A Fusina non è prevista la realizzazione del più grande termovalorizzatore del Veneto, contrariamente a quando hanno dichiarato tre associazioni, illustrando le loro osservazioni al progetto sottoposto da Veritas a procedura regionale di Valutazione di impatto ambientale.

Quello che, invece, è previsto –e Veritas ha chiesto alla Regione– è  la possibilità di raggiungere l’autosufficienza nel recupero energetico del Css (combustibile solido secondario), che entro cinque anni non sarà più possibile cedere ad Enel perché lo trasformi in energia elettrica insieme al carbone. In realtà, già adesso Enel ha drasticamente ridotto l’utilizzo di Css nella centrale termoelettrica Andrea Palladio e le previsioni sono di un’ulteriore diminuzione.

Il progetto sottoposto a Via riguarda dunque la possibilità di rimpiazzare con il Css il legno non riciclabile (quindi, una biomassa), già adesso utilizzato per produrre energia per l’autofunzionamento dell’impianto. Il tutto con evidente beneficio per l’ambiente in termini di emissioni di anidride carbonica, dal momento che non sarà più bruciato un milione di tonnellate di carbone/anno. Il progetto prevede l’uso del calore dell’impianto attualmente alimentato con legno non riciclabile per essiccare i fanghi da depurazione civile prodotti nel nostro territorio, di ridurli e usarli come biomassa per recuperare energia. Anche in questo caso si tratta di un miglioramento per l’ambiente, dal momento che i fanghi non finiranno più in discarica (come succede adesso, con aggravio dei costi), né in agricoltura, in linea con le migliori pratiche di trattamento, indicate anche dall’Organizzazione mondiale della Sanità.

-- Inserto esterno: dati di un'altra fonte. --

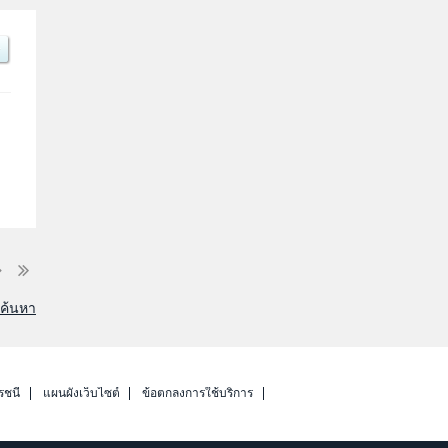
รค้นหา
รชนี
แผนผังเว็บไซต์
ข้อตกลงการใช้บริการ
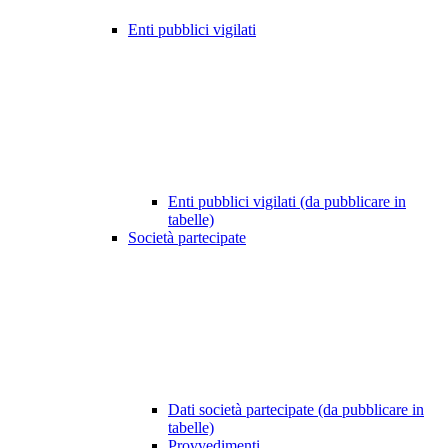
Enti pubblici vigilati
Enti pubblici vigilati (da pubblicare in
tabelle)
Società partecipate
Dati società partecipate (da pubblicare in
tabelle)
Provvedimenti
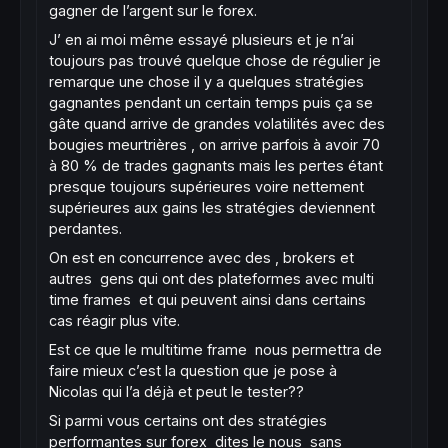
gagner de l’argent sur le forex.
J’ en ai moi même essayé plusieurs et je n’ai
toujours pas trouvé quelque chose de régulier je
remarque une chose il y a quelques stratégies
gagnantes pendant un certain temps puis ça se
gâte quand arrive de grandes volatilités avec des
bougies meurtrières , on arrive parfois à avoir 70
à 80 % de trades gagnants mais les pertes étant
presque toujours supérieures voire nettement
supérieures aux gains les stratégies deviennent
perdantes.
On est en concurrence avec des , brokers et
autres gens qui ont des plateformes avec multi
time frames et qui peuvent ainsi dans certains
cas réagir plus vite.
Est ce que le multitime frame nous permettra de
faire mieux c’est la question que je pose à
Nicolas qui l’a déjà et peut le tester??
Si parmi vous certains ont des stratégies
performantes sur forex dites le nous sans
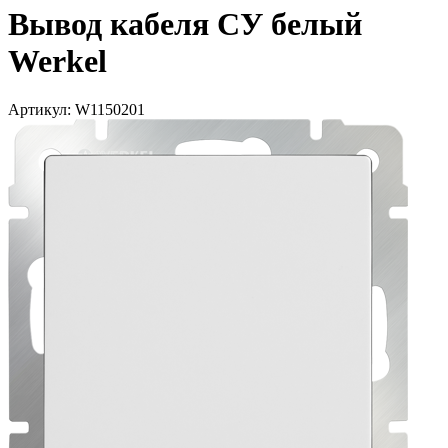
Вывод кабеля СУ белый
Werkel
Артикул: W1150201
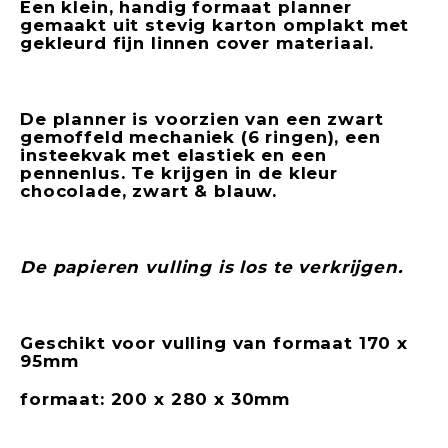
Een klein, handig formaat planner
gemaakt uit stevig karton omplakt met
gekleurd fijn linnen cover materiaal.
De planner is voorzien van een zwart
gemoffeld mechaniek (6 ringen), een
insteekvak met elastiek en een
pennenlus. Te krijgen in de kleur
chocolade, zwart & blauw.
De papieren vulling is los te verkrijgen.
Geschikt voor vulling van formaat 170 x
95mm
formaat: 200 x 280 x 30mm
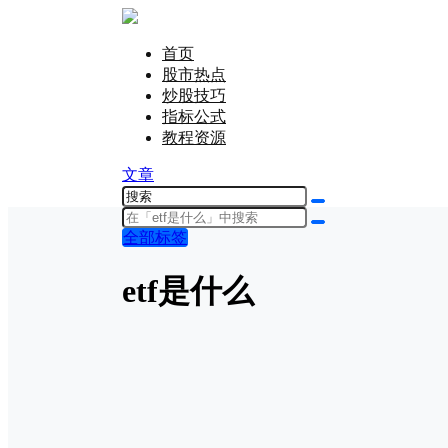
首页
股市热点
炒股技巧
指标公式
教程资源
文章
全部标签
etf是什么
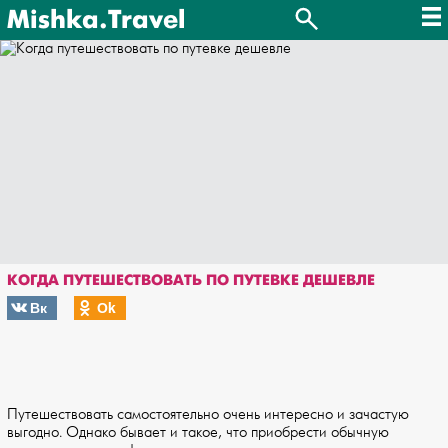
Mishka.Travel
КОГДА ПУТЕШЕСТВОВАТЬ ПО ПУТЕВКЕ ДЕШЕВЛЕ
Вк
Оk
Путешествовать самостоятельно очень интересно и зачастую
выгодно. Однако бывает и такое, что приобрести обычную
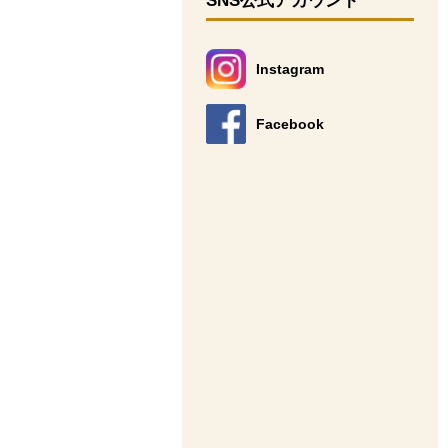
SNS公式アカウント
Instagram
別のウィンドウで開きます。
Facebook
別のウィンドウで開きます。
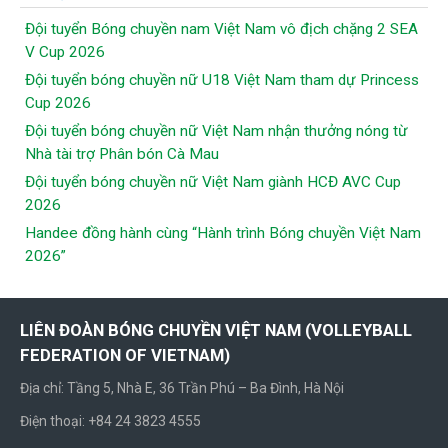
Đội tuyển Bóng chuyền nam Việt Nam vô địch chặng 2 SEA
V Cup 2026
Đội tuyển bóng chuyền nữ U18 Việt Nam tham dự Princess
Cup 2026
Đội tuyển bóng chuyền nữ Việt Nam nhận thưởng nóng từ
Nhà tài trợ Phân bón Cà Mau
Đội tuyển bóng chuyền nữ Việt Nam giành HCĐ AVC Cup
2026
Handee đồng hành cùng “Hành trình Bóng chuyền Việt Nam
2026”
LIÊN ĐOÀN BÓNG CHUYỀN VIỆT NAM (VOLLEYBALL
FEDERATION OF VIETNAM)
Địa chỉ: Tầng 5, Nhà E, 36 Trần Phú – Ba Đình, Hà Nội
Điện thoại: +84 24 3823 4555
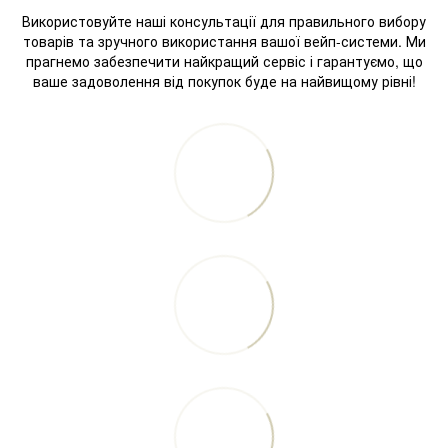
Використовуйте наші консультації для правильного вибору
товарів та зручного використання вашої вейп-системи. Ми
прагнемо забезпечити найкращий сервіс і гарантуємо, що
ваше задоволення від покупок буде на найвищому рівні!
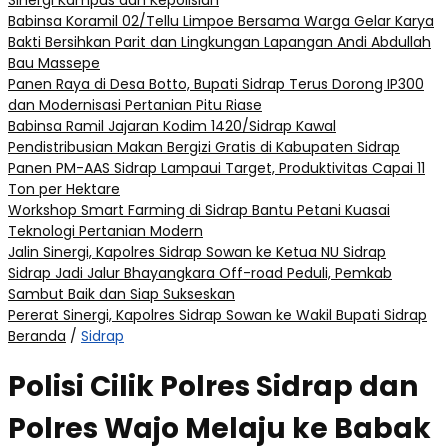
Sinergi Kampus dan Kepolisian
Babinsa Koramil 02/Tellu Limpoe Bersama Warga Gelar Karya
Bakti Bersihkan Parit dan Lingkungan Lapangan Andi Abdullah
Bau Massepe
Panen Raya di Desa Botto, Bupati Sidrap Terus Dorong IP300
dan Modernisasi Pertanian Pitu Riase
Babinsa Ramil Jajaran Kodim 1420/Sidrap Kawal
Pendistribusian Makan Bergizi Gratis di Kabupaten Sidrap
Panen PM-AAS Sidrap Lampaui Target, Produktivitas Capai 11
Ton per Hektare
Workshop Smart Farming di Sidrap Bantu Petani Kuasai
Teknologi Pertanian Modern
Jalin Sinergi, Kapolres Sidrap Sowan ke Ketua NU Sidrap
Sidrap Jadi Jalur Bhayangkara Off-road Peduli, Pemkab
Sambut Baik dan Siap Sukseskan
Pererat Sinergi, Kapolres Sidrap Sowan ke Wakil Bupati Sidrap
Beranda
/
Sidrap
Polisi Cilik Polres Sidrap dan
Polres Wajo Melaju ke Babak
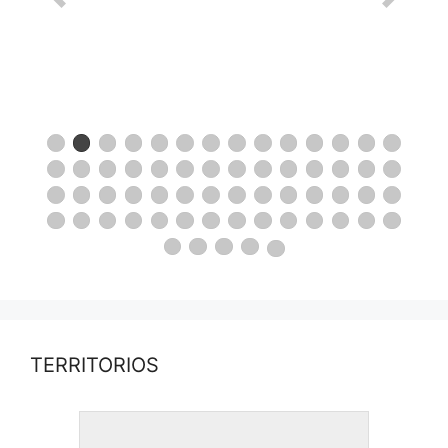
TERRITORIOS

Le associazioni hanno poi fornito dati non corretti sulle quantità di materiale che saranno utilizzate nell’impianto, confondendo il materiale in ingresso con quello che invece risulta dopo il trattamento. L’impianto di Fusina è autorizzato a trasformare in Css circa 150.000 tonnellate di rifiuto secco all’anno, parte delle 530.000 tonnellate raccolte nell’Area metropolitana di Venezia e a Mogliano Veneto. Nel 2018, per il secondo anno consecutivo, Venezia è risultata la prima Città metropolitana italiana per percentuale di raccolta differenziata (68,5%, fonte Ispra).

Durante le varie fasi di lavorazione, vengono eliminati dal rifiuto secco materiali inerti (soprattutto ferrosi e vetrosi) e l’umidità residua, riducendone drasticamente il peso. Quindi, alla fine del processo, le 150.000 tonnellate di secco diventano circa la metà di Css. Per quanto riguarda invece i fanghi da depurazione civile (i liquami prodotti quando tiriamo lo sciacquone del wc), il progetto prevede di trattarne 90.000 tonnellate, che dopo il processo di essiccazione cui sono sottoposti, diventano 45.000. Infine, è previsto di utilizzare 50.000 tonnellate/anno di legno non riciclabile.